After conducting a series of morally questionable but scientifically accurate thought experiments, I think I have some answers. Grab your plates and come with us on a revelatory culinary journey that's almost certain to win you a Pulitzer Prize.
Pac-Man
Image courtesy of Bandai Namco
Here we have a creature that screams “Bake in the oven for 20 minutes and dip some fresh sourdough into my sticky earthy center.” Don't be fooled by the name, Pac-Man is far from human. What we actually have is a thinking human Camembert, a sentient cheese wheel imbued with the aromas that can only be achieved by eating evil spirits and the souls of various fruits. If you can lure him out of the maze, you'll have an eye-catching centerpiece that's sure to get your dinner party guests talking. Pair with a pinot noir to enjoy.
Bullborbs
Image courtesy of Nintendo
I want to lick this one anyway. This may sound like a bizarre, career-ending confession, but hear me out. Extensive research on the brumbobs has revealed that not only are these strange alien creatures that devour pikmin and are nocturnal, but they are also likely amphibious and immeasurably diverse. Like the humble frogs and toads that call our world home, I believe brumbobs must produce a powerful toxin capable of delivering a transcendent high or a painful death. Just look at the size of their pupils. You mean the creature never tried its own food? Say what you want, DA.
Far-fetched
Image courtesy of Pokemon.com
This baby is a walking, squealing, two-for-one deal. Not only do you get plump chunks of chicken that seem to pair well with a slathering of Kanto's finest hoisin sauce, but this boisterous baby is guaranteed to come with a vegetable garnish. Bulbapedia isn't sure if Farfetch'd is carrying spring onions or leeks, but it doesn't matter. The best chefs are adaptable, and we're the best at it. Duck pancakes, I choose you.
Tutu
Image from Zelda Wiki (eientei95)
Ah, nature's stock cube. Perfect for mixing into stews or bolognese to enhance its core flavor. The bulbous eyes are a bit off-putting, so it's best to remove them before serving. Any dumbass in a tunic would be up to the task. What's left is a powerful shot of pure, undiluted Hylian seasoning. Once you've reached culinary nirvana, you're sure to scream “Yeeeaah!”
dizzy
Image from Wikipedia (Fair Use)
He is an egg.
Giant enemy crab
Image from Noclip Game History Archive
On my plate from E3 2006. The best thing about the giant enemy crab (based on the Japanese historical figure of the same name) is that it spawned a ton of memes and made for an influential video game that no one will ever forget. Genji: Days of the SwordThe second best thing about the giant enemy crab is how it tastes when drenched in creamy mayonnaise and stuffed into a buttery brioche roll.
Q*bert
Image from Wikipedia (screenshot taken by user Spottedowl)

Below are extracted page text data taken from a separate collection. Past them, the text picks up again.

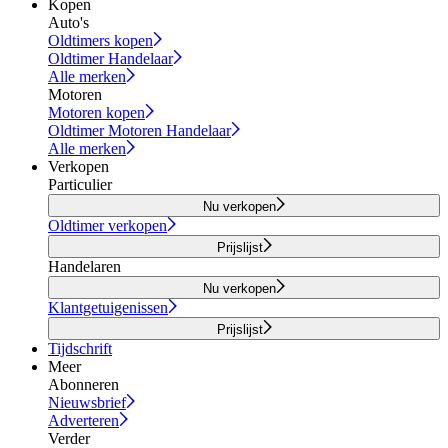
Kopen
Auto's
Oldtimers kopen
Oldtimer Handelaar
Alle merken
Motoren
Motoren kopen
Oldtimer Motoren Handelaar
Alle merken
Verkopen
Particulier
Nu verkopen
Oldtimer verkopen
Prijslijst
Handelaren
Nu verkopen
Klantgetuigenissen
Prijslijst
Tijdschrift
Meer
Abonneren
Nieuwsbrief
Adverteren
Verder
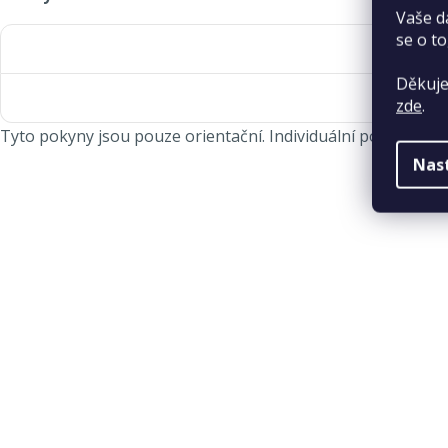
Vaše d
se o to
Děkuje
zde
.
Tyto pokyny jsou pouze orientační. Individuální požadavky z
Nas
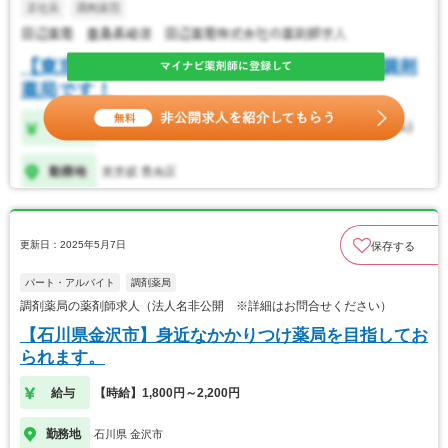
更新日：2025年5月7日
保存する
パート・アルバイト
調剤薬局
調剤薬局の薬剤師求人（法人名非公開 ※詳細はお問合せください）
【石川県金沢市】身近なかかりつけ薬局を目指してお
られます。
給与
【時給】1,800円～2,200円
勤務地
石川県 金沢市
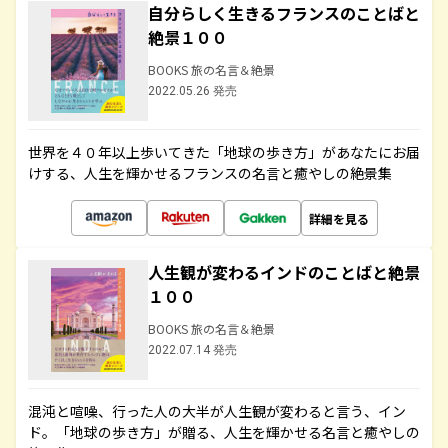
自分らしく生きるフランスのことばと
絶景１００
BOOKS 旅の名言＆絶景
2022.05.26 発売
世界を４０年以上歩いてきた「地球の歩き方」があなたにお届
けする、人生を輝かせるフランスの名言と癒やしの絶景集
詳細を見る
人生観が変わるインドのことばと絶景
１００
BOOKS 旅の名言＆絶景
2022.07.14 発売
混沌と喧噪、行った人の大半が人生観が変わると言う、イン
ド。「地球の歩き方」が贈る、人生を輝かせる名言と癒やしの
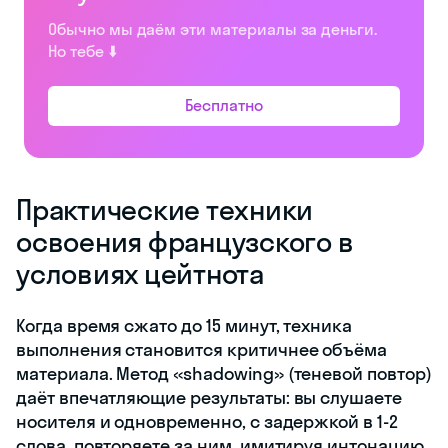
Обычно мы даём эти материалы за деньги.
Но тебе ⬇️
Бесплатно
Практические техники
освоения французского в
условиях цейтнота
Когда время сжато до 15 минут, техника
выполнения становится критичнее объёма
материала. Метод «shadowing» (теневой повтор)
даёт впечатляющие результаты: вы слушаете
носителя и одновременно, с задержкой в 1-2
слова, повторяете за ним, имитируя интонацию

What is Q*bert? An isometric cube hopper trapped in the void of space. Well, yeah. But he can do a lot more. Specifically, Q*bert is A prime candidate for popcorn, Q*berts are deep-fried in the finest oils to create a crunchy, slightly nutty snack that's perfect for movie night on the couch. Salty? Sweet? Or a mix of both? Treat yourself, loud fiend.
Slippy Toad
Image courtesy of Nintendo
I know frogs are considered a delicacy in some places, but I think we need to cast our net wider. Is there any reason why no one would want to eat a space-faring, intelligent toad? Look at that plump thing. High in protein and probably all kinds of fatty acids. Wait until the shields are gone, then pop it in the deep fryer. Cook until crispy, and serve with spicy mayonnaise. The galaxy's loss is our taste buds' gain.
Cucco
Image from Koei Tecmo Wiki / YouTube
The best thing about Kyukkos is that they're so docile. Just pick up one and bring it into your kitchen. No hassle, no fuss. Even after it devours the meat of Hyrule's most prevalent bird, there are no repercussions. At all. Huh? Were you listening?
Executive
Image from Unsplash
These eccentric characters have been preying on the industry's best and brightest minds for decades, gobbling up their work and spitting it out to satisfy the demands of insatiable shareholders. Like the best foie gras on earth, the raising of these bloated livestock is often the result of reprehensible methods, but hopefully the end result is worth savoring. Let's prey on the rich, baby.